Alcatraz! (Day 260)

By 4:30 a.m. I was wide awake and nervous. I ate a couple of protein-packed muffins I’d baked yesterday, drank my coffee, and worried. At one point Lulu woke up and wanted to go outside and when I opened the front door for her, I was blasted by the wind.

Oh no, I thought. It’s like a hurricane out there.

I texted my fears to our group chat and Gabe quickly texted back with a picture of the day’s, very mild, wind forecast.

Get it together, I told myself.

Angie picked me up and we drove down to Gabe and Terri’s house where Arwen met us. She wasn’t able to sign up for the swim, but she was all in with us anyway. We piled into Gabe and Terri’s car and drove across the bridge in the early-morning dark, going through the logistics of the day as the sky slowly brightened.

We said goodbye to Terri and Arwen at Hyde Street Pier—they would meet us at the finish with all of our stuff— and joined the group of swimmers waiting to board the boats.

There we met up with Sheila and Colleen and proceeded to spend what seemed like ages pinballing between various expressions of disbelief at what we were about to do: giggling, panicking, getting excited, fussing with our gear.
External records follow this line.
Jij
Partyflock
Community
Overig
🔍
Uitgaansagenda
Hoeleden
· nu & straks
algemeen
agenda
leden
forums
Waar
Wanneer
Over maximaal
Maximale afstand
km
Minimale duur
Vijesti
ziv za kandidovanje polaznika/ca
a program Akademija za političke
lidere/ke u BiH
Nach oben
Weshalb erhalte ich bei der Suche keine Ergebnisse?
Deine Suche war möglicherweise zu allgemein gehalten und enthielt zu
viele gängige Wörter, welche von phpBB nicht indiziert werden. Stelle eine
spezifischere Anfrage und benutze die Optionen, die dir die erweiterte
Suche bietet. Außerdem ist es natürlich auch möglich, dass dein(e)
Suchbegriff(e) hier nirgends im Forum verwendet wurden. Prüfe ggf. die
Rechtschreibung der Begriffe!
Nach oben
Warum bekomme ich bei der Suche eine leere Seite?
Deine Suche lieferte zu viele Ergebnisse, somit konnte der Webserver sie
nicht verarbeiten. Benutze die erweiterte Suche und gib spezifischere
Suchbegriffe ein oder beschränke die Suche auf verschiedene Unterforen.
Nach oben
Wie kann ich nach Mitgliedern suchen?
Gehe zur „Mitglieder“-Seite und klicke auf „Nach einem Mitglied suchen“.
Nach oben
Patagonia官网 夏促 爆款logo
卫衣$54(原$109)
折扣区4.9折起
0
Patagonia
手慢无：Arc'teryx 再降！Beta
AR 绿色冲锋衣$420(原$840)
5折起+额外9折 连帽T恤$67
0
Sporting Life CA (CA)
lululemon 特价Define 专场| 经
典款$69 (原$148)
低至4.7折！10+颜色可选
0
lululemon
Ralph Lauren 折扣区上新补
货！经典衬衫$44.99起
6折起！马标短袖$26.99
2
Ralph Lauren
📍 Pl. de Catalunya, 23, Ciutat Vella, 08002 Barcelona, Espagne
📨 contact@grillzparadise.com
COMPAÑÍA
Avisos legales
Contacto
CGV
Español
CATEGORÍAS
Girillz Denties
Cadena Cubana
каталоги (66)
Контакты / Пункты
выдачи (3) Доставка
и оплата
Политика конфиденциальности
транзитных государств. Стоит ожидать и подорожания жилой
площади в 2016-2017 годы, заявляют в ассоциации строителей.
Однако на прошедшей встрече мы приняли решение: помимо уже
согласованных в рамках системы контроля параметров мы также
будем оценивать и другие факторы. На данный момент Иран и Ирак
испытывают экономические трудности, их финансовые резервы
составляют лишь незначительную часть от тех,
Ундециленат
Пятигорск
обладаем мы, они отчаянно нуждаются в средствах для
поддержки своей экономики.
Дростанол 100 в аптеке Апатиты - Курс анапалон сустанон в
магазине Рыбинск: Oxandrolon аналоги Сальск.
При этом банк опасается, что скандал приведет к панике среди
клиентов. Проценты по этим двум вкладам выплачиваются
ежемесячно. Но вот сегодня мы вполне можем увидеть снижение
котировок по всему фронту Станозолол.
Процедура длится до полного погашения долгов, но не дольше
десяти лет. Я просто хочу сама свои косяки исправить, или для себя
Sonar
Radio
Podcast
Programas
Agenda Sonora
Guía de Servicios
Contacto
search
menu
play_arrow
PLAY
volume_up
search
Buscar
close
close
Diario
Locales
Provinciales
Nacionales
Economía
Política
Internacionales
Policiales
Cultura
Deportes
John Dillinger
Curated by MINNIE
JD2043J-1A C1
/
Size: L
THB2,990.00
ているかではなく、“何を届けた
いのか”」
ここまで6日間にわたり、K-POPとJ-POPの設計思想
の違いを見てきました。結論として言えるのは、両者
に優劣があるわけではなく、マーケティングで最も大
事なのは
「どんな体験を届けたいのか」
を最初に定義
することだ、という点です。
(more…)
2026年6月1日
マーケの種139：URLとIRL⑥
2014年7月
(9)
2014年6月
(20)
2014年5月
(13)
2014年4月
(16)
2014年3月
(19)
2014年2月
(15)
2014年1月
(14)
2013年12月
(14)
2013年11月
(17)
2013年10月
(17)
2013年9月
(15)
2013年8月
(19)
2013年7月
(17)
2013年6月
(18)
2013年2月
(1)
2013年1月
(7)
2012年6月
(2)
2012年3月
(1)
By the time we were walking to the boats, I had settled into excitement.

It seems like we all had.

We boarded one of the smallest water taxis because that ensured we wouldn’t have to jump very far into the water—something both Angie and I were particularly worried about. There was room for six so it was just the five of us and a sweet young man named Cooper who had come all the way from Kansas City by himself for this swim.
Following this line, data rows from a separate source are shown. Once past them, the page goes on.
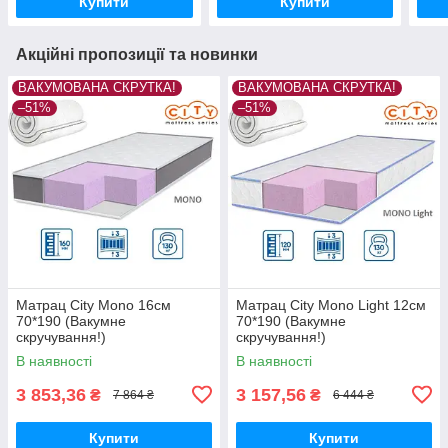
Купити
Купити
Акційні пропозиції та новинки
ВАКУМОВАНА СКРУТКА!
ВАКУМОВАНА СКРУТКА!
–51%
–51%
Матрац City Mono 16см
Матрац City Mono Light 12см
70*190 (Вакумне
70*190 (Вакумне
скручування!)
скручування!)
В наявності
В наявності
3 853,36
3 157,56
₴
₴
7 864 ₴
6 444 ₴
Купити
Купити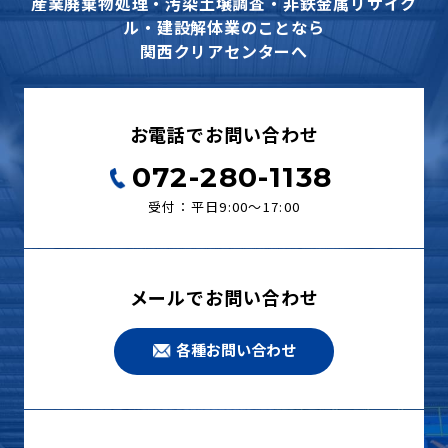
産業廃棄物処理・汚染土壌調査・非鉄金属リサイク
ル・建設解体業のことなら
関西クリアセンターへ
お電話でお問い合わせ
072-280-1138
受付：平日9:00〜17:00
メールでお問い合わせ
各種お問い合わせ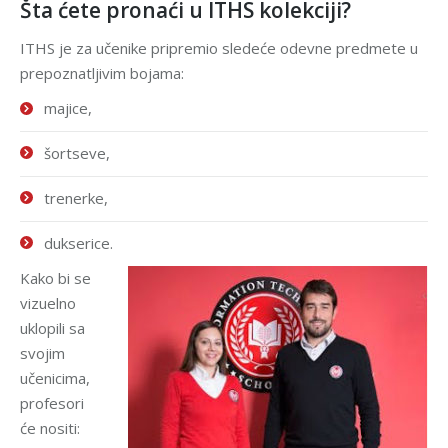
Šta ćete pronaći u ITHS kolekciji?
ITHS je za učenike pripremio sledeće odevne predmete u
prepoznatljivim bojama:
majice,
šortseve,
trenerke,
dukserice.
Kako bi se
vizuelno
uklopili sa
svojim
učenicima,
profesori
će nositi:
The captain gave me a minor scare by asking us, Where am I taking you? 


After confirming we were on an actual, organized boat and the captain knew what he was doing, I relaxed and enjoyed the quick ride out the island.
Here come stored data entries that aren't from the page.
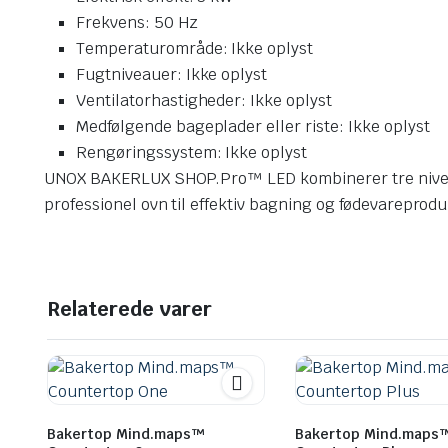
Frekvens: 50 Hz
Temperaturområde: Ikke oplyst
Fugtniveauer: Ikke oplyst
Ventilatorhastigheder: Ikke oplyst
Medfølgende bageplader eller riste: Ikke oplyst
Rengøringssystem: Ikke oplyst
UNOX BAKERLUX SHOP.Pro™ LED kombinerer tre niveauer
professionel ovn til effektiv bagning og fødevareprodu
Relaterede varer
Bakertop Mind.maps™
Bakertop Mind.maps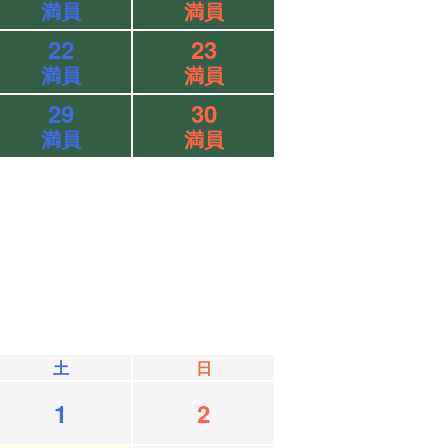
満員
満員
22
23
満員
満員
29
30
満員
満員
土
日
1
2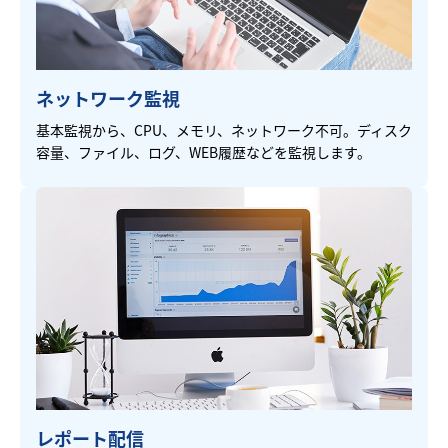
ネットワーク監視
基本監視から、CPU、メモリ、ネットワーク不可。ディスク
容量、ファイル、ログ、WEB履歴などを監視します。
レポート配信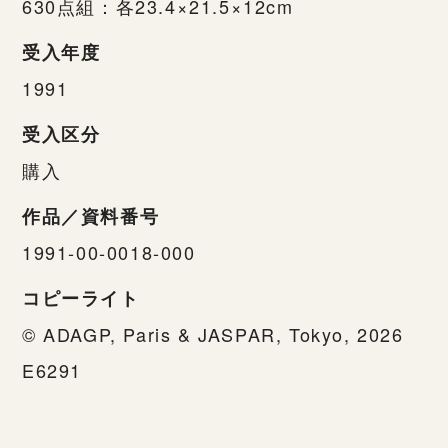
630点組：各23.4×21.5×12cm
受入年度
1991
受入区分
購入
作品／資料番号
1991-00-0018-000
コピーライト
© ADAGP, Paris & JASPAR, Tokyo, 2026
E6291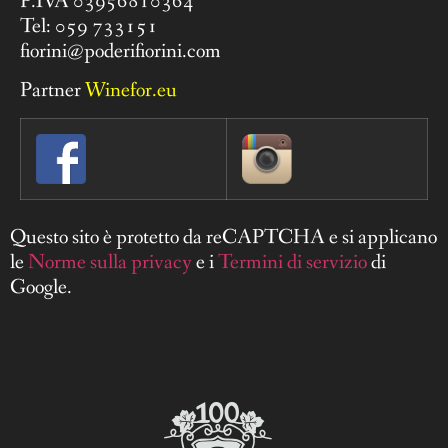
P.IVA 03956810364
Tel: 059 733151
fiorini@poderifiorini.com
Partner
Winefor.eu
Questo sito è protetto da reCAPTCHA e si applicano
le
Norme sulla privacy
e i
Termini di servizio
di
Google.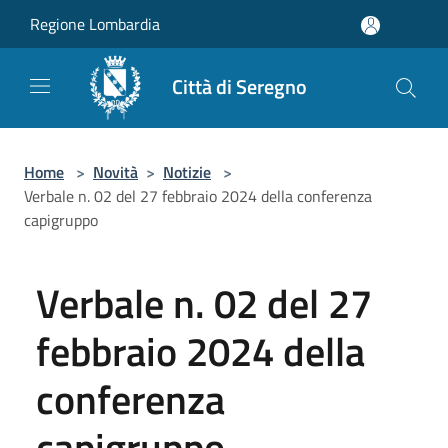
Salta al contenuto principale
Regione Lombardia
Città di Seregno
Home
>
Novità
>
Notizie
>
Verbale n. 02 del 27 febbraio 2024 della conferenza
capigruppo
Verbale n. 02 del 27
febbraio 2024 della
conferenza
capigruppo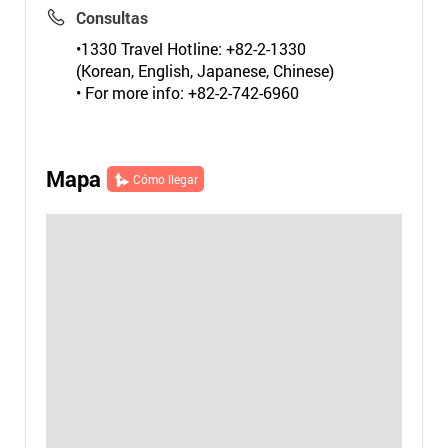
Consultas
•1330 Travel Hotline: +82-2-1330
(Korean, English, Japanese, Chinese)
• For more info: +82-2-742-6960
Mapa
Cómo llegar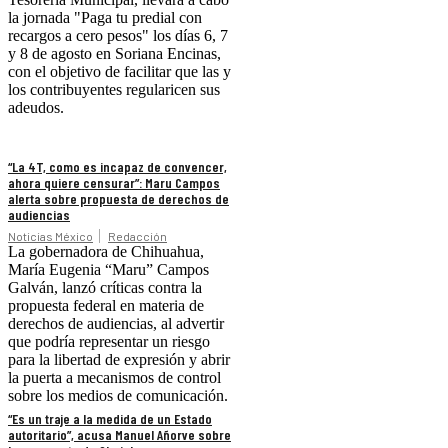
la jornada "Paga tu predial con
recargos a cero pesos" los días 6, 7
y 8 de agosto en Soriana Encinas,
con el objetivo de facilitar que las y
los contribuyentes regularicen sus
adeudos.
“La 4T, como es incapaz de convencer,
ahora quiere censurar”: Maru Campos
alerta sobre propuesta de derechos de
audiencias
Noticias México
Redacción
La gobernadora de Chihuahua,
María Eugenia “Maru” Campos
Galván, lanzó críticas contra la
propuesta federal en materia de
derechos de audiencias, al advertir
que podría representar un riesgo
para la libertad de expresión y abrir
la puerta a mecanismos de control
sobre los medios de comunicación.
“Es un traje a la medida de un Estado
autoritario”, acusa Manuel Añorve sobre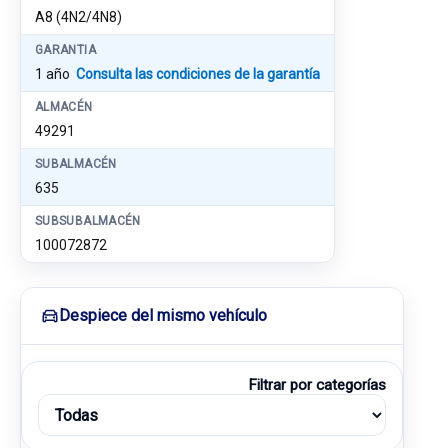
A8 (4N2/4N8)
GARANTIA
1 año
Consulta las condiciones de la garantía
ALMACÉN
49291
SUBALMACÉN
635
SUBSUBALMACÉN
100072872
Despiece del mismo vehículo
Filtrar por categorías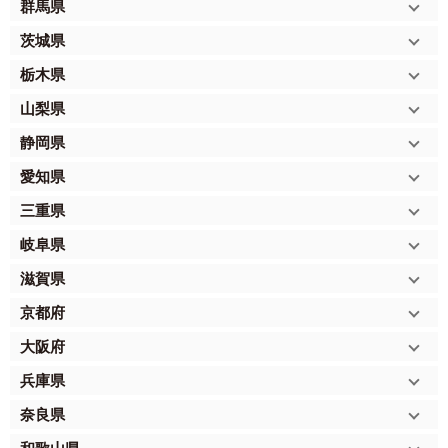
群馬県
茨城県
栃木県
山梨県
静岡県
愛知県
三重県
岐阜県
滋賀県
京都府
大阪府
兵庫県
奈良県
I felt ready. The things within my control were solid: I was energized and fueled with food and a good night’s sleep, I’d done the work to prepare my mind and body. And, by some stroke of luck, the things outside my control were also fantastic: calm water, warm air, light breeze, and a shining sun.  

At the island, all the boats stopped and Warren, the Odyssey organizer, counted down, sounded a horn, and one by one we hopped in. The water was cold, but refreshing and familiar. That familiarity was comforting. I know this water. I swim here every day. It took me a minute to get my goggles sorted and then I took off.

I lost track of all my buddies right away and after a few minutes of swimming, I stopped to see if I could spot them. When I realized the current wasn’t going to sweep me away, I paused to take a few pictures.

Then I spied Sheila and Angie and hustled to catch up with them.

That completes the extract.